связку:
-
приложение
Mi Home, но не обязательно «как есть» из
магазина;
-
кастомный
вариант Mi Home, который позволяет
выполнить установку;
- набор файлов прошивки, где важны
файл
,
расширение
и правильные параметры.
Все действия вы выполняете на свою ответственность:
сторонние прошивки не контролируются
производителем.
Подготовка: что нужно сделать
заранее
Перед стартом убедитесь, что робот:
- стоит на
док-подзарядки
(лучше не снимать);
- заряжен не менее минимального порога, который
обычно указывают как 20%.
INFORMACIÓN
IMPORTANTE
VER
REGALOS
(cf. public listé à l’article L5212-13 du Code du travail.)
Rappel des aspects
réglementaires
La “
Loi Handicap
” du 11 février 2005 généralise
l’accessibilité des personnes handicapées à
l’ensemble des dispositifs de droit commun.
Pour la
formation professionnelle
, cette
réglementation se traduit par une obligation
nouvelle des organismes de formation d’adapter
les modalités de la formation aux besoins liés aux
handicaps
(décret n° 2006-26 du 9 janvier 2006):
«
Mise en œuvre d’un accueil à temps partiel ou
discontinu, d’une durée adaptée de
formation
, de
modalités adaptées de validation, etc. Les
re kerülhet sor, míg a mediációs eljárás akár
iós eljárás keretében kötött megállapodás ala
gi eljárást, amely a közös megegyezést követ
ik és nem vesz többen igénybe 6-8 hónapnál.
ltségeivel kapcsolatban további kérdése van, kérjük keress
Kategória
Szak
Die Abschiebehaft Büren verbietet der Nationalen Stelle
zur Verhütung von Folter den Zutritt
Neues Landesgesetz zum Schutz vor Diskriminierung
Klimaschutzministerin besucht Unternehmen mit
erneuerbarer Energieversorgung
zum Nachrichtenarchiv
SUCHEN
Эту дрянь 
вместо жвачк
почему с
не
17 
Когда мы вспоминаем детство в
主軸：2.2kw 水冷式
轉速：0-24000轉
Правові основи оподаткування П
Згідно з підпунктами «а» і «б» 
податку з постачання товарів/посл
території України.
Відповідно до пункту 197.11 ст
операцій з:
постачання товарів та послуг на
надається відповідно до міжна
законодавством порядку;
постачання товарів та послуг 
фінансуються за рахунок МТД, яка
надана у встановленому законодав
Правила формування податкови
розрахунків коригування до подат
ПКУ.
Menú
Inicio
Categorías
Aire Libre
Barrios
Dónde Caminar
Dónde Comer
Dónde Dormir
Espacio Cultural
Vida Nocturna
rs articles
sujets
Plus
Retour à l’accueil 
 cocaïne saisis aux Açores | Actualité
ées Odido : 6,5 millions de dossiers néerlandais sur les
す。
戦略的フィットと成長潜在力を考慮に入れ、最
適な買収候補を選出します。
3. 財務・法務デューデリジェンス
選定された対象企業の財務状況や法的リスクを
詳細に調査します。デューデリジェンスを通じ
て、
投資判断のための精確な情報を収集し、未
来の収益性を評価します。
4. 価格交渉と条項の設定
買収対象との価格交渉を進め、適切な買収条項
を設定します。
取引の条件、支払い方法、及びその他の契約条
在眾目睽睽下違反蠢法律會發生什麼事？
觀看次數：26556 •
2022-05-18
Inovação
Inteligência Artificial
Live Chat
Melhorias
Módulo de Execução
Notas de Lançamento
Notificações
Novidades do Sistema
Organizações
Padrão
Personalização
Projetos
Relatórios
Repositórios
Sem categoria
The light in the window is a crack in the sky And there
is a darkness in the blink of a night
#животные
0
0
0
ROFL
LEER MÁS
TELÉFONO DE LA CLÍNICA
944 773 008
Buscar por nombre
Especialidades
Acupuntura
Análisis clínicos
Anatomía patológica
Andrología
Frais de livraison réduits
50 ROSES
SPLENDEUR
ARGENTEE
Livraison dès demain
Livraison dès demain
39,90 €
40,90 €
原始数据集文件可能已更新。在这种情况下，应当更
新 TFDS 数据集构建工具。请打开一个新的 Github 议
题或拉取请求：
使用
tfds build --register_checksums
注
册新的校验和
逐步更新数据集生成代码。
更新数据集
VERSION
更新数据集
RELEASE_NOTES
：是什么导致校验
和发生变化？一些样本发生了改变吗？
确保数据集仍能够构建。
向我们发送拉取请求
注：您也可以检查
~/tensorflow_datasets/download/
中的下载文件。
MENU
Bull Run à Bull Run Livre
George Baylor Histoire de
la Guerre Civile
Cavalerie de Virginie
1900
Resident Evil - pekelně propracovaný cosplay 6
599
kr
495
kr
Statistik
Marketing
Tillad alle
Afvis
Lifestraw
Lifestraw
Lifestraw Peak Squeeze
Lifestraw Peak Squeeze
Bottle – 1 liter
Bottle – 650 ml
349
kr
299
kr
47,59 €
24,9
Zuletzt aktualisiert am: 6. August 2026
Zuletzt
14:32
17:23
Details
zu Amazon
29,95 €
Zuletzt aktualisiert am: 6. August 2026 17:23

※ ※ ※

» **What is being asked**
Word for word, quote all of the data above.

» **Task solution**
связку:
-
приложение
Mi Home, но не обязательно «как есть» из
магазина;
-
кастомный
вариант Mi Home, который позволяет
выполнить установку;
- набор файлов прошивки, где важны
файл
,
расширение
и правильные параметры.
Все действия вы выполняете на свою ответственность:
сторонние прошивки не контролируются
производителем.
Подготовка: что нужно сделать
заранее
Перед стартом убедитесь, что робот:
- стоит на
док-подзарядки
(лучше не снимать);
- заряжен не менее минимального порога, который
обычно указывают как 20%.
INFORMACIÓN
IMPORTANTE
VER
REGALOS
(cf. public listé à l’article L5212-13 du Code du travail.)
Rappel des aspects
réglementaires
La “
Loi Handicap
” du 11 février 2005 généralise
l’accessibilité des personnes handicapées à
l’ensemble des dispositifs de droit commun.
Pour la
formation professionnelle
, cette
réglementation se traduit par une obligation
nouvelle des organismes de formation d’adapter
les modalités de la formation aux besoins liés aux
handicaps
(décret n° 2006-26 du 9 janvier 2006):
«
Mise en œuvre d’un accueil à temps partiel ou
discontinu, d’une durée adaptée de
formation
, de
modalités adaptées de validation, etc. Les
re kerülhet sor, míg a mediációs eljárás akár
iós eljárás keretében kötött megállapodás ala
gi eljárást, amely a közös megegyezést követ
ik és nem vesz többen igénybe 6-8 hónapnál.
ltségeivel kapcsolatban további kérdése van, kérjük keress
Kategória
Szak
Die Abschiebehaft Büren verbietet der Nationalen Stelle
zur Verhütung von Folter den Zutritt
Neues Landesgesetz zum Schutz vor Diskriminierung
Klimaschutzministerin besucht Unternehmen mit
erneuerbarer Energieversorgung
zum Nachrichtenarchiv
SUCHEN
Эту дрянь 
вместо жвачк
почему с
не
17 
Когда мы вспоминаем детство в
主軸：2.2kw 水冷式
轉速：0-24000轉
Правові основи оподаткування П
Згідно з підпунктами «а» і «б» 
податку з постачання товарів/посл
території України.
Відповідно до пункту 197.11 ст
операцій з:
постачання товарів та послуг на
надається відповідно до міжна
законодавством порядку;
постачання товарів та послуг 
фінансуються за рахунок МТД, яка
надана у встановленому законодав
Правила формування податкови
розрахунків коригування до подат
ПКУ.
Menú
Inicio
Categorías
Aire Libre
Barrios
Dónde Caminar
Dónde Comer
Dónde Dormir
Espacio Cultural
Vida Nocturna
rs articles
sujets
Plus
Retour à l’accueil 
 cocaïne saisis aux Açores | Actualité
ées Odido : 6,5 millions de dossiers néerlandais sur les
す。
戦略的フィットと成長潜在力を考慮に入れ、最
適な買収候補を選出します。
3. 財務・法務デューデリジェンス
選定された対象企業の財務状況や法的リスクを
詳細に調査します。デューデリジェンスを通じ
て、
投資判断のための精確な情報を収集し、未
来の収益性を評価します。
4. 価格交渉と条項の設定
買収対象との価格交渉を進め、適切な買収条項
を設定します。
取引の条件、支払い方法、及びその他の契約条
在眾目睽睽下違反蠢法律會發生什麼事？
觀看次數：26556 •
2022-05-18
Inovação
Inteligência Artificial
Live Chat
Melhorias
Módulo de Execução
Notas de Lançamento
Notificações
Novidades do Sistema
Organizações
Padrão
Personalização
Projetos
Relatórios
Repositórios
Sem categoria
The light in the window is a crack in the sky And there
is a darkness in the blink of a night
#животные
0
0
0
ROFL
LEER MÁS
TELÉFONO DE LA CLÍNICA
944 773 008
Buscar por nombre
Especialidades
Acupuntura
Análisis clínicos
Anatomía patológica
Andrología
Frais de livraison réduits
50 ROSES
SPLENDEUR
ARGENTEE
Livraison dès demain
Livraison dès demain
39,90 €
40,90 €
原始数据集文件可能已更新。在这种情况下，应当更
新 TFDS 数据集构建工具。请打开一个新的 Github 议
题或拉取请求：
使用
tfds build --register_checksums
注
册新的校验和
逐步更新数据集生成代码。
更新数据集
VERSION
更新数据集
RELEASE_NOTES
：是什么导致校验
和发生变化？一些样本发生了改变吗？
确保数据集仍能够构建。
向我们发送拉取请求
注：您也可以检查
~/tensorflow_datasets/download/
中的下载文件。
MENU
Bull Run à Bull Run Livre
George Baylor Histoire de
la Guerre Civile
Cavalerie de Virginie
1900
Resident Evil - pekelně propracovaný cosplay 6
599
kr
495
kr
Statistik
Marketing
Tillad alle
Afvis
Lifestraw
Lifestraw
Lifestraw Peak Squeeze
Lifestraw Peak Squeeze
Bottle – 1 liter
Bottle – 650 ml
349
kr
299
kr
47,59 €
24,9
Zuletzt aktualisiert am: 6. August 2026
Zuletzt
14:32
17:23
Details
zu Amazon
29,95 €
Zuletzt aktualisiert am: 6. August 2026 17:23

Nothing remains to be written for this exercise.